BEGIN Records for the task

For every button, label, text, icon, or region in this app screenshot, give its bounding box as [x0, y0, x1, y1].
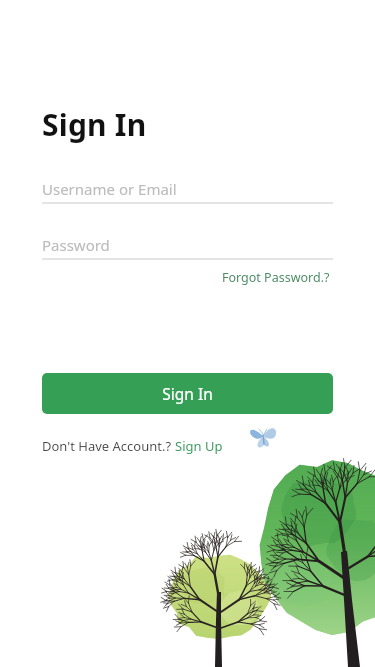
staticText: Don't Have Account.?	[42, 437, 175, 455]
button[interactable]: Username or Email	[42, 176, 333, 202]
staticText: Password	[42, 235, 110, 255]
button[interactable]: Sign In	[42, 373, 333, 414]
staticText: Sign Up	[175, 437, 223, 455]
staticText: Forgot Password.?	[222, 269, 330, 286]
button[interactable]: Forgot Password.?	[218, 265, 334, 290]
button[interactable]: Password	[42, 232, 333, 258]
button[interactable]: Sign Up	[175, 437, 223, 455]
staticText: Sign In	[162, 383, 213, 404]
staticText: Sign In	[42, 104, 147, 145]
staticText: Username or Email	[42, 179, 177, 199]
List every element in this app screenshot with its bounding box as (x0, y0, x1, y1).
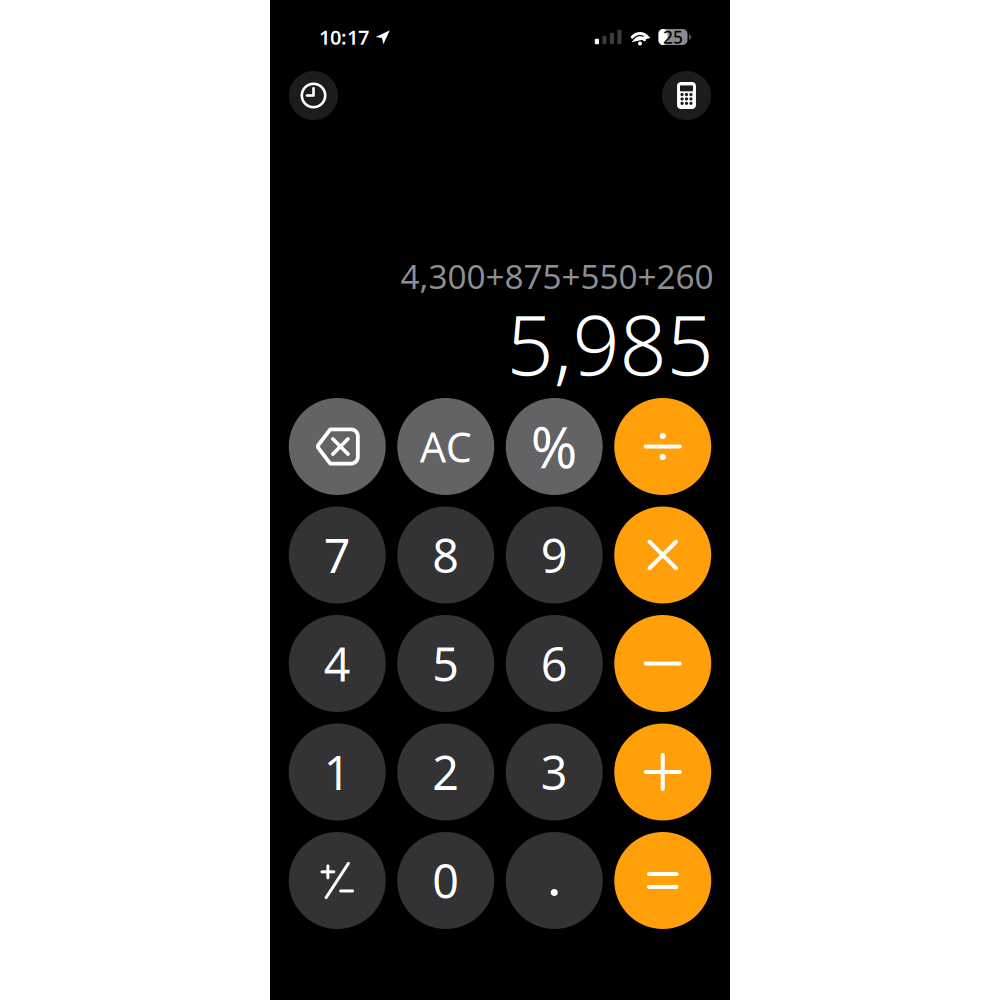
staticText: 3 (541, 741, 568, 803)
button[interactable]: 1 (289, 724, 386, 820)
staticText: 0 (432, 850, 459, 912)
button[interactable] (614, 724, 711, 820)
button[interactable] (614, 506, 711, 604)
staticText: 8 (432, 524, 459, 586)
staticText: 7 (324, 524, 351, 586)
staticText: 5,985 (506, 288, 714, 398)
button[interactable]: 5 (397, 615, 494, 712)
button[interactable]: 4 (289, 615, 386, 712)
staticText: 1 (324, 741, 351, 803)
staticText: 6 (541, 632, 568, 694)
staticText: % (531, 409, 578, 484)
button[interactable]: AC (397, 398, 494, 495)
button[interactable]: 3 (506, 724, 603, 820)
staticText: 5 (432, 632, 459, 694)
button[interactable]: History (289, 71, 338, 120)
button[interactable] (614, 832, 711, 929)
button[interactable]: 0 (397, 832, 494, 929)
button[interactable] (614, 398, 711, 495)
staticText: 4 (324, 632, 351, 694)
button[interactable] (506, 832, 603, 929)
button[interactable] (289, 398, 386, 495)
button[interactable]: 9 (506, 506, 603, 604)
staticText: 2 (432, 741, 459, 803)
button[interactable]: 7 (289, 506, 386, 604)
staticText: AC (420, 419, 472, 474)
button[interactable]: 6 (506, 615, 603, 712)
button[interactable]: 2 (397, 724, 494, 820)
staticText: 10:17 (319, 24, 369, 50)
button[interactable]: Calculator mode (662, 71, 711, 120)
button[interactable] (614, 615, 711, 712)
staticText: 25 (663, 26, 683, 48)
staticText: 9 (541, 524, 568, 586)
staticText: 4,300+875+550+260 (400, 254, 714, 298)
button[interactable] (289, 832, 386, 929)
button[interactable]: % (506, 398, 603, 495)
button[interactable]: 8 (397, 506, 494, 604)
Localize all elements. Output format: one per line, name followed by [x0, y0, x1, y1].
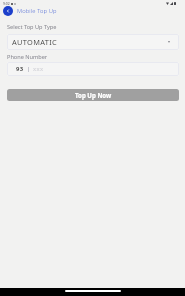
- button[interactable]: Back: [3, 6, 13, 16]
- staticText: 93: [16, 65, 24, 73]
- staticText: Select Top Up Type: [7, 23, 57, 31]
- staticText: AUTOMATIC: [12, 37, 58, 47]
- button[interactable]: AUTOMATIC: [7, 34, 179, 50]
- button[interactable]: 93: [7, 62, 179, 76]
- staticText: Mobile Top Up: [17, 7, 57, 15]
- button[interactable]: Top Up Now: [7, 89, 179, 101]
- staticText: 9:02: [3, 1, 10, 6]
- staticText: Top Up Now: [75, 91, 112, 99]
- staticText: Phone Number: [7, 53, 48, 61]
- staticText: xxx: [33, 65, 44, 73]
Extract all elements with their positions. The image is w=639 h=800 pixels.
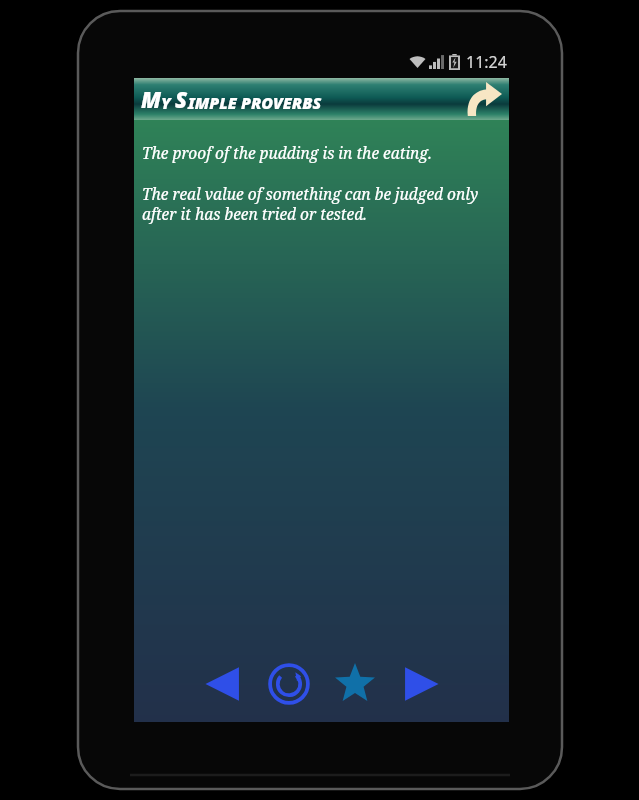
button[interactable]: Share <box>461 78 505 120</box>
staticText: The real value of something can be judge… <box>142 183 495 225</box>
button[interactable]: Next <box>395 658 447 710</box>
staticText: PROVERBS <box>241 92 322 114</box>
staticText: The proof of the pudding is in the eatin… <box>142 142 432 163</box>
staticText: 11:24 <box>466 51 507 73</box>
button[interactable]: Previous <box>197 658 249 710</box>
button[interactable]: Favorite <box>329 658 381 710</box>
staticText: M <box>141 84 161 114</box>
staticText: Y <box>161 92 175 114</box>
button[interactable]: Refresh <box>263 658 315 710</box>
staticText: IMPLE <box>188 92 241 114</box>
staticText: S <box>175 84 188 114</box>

END Records for the task

What to work on.
Scan the listing above, and wherever a line holds the string "with", copy that line.

Task response.
List every element in this app screenshot with its bounding box as (x0, y0, x1, y1).
Extract all elements with their positions. The image is w=639 h=800 pixels.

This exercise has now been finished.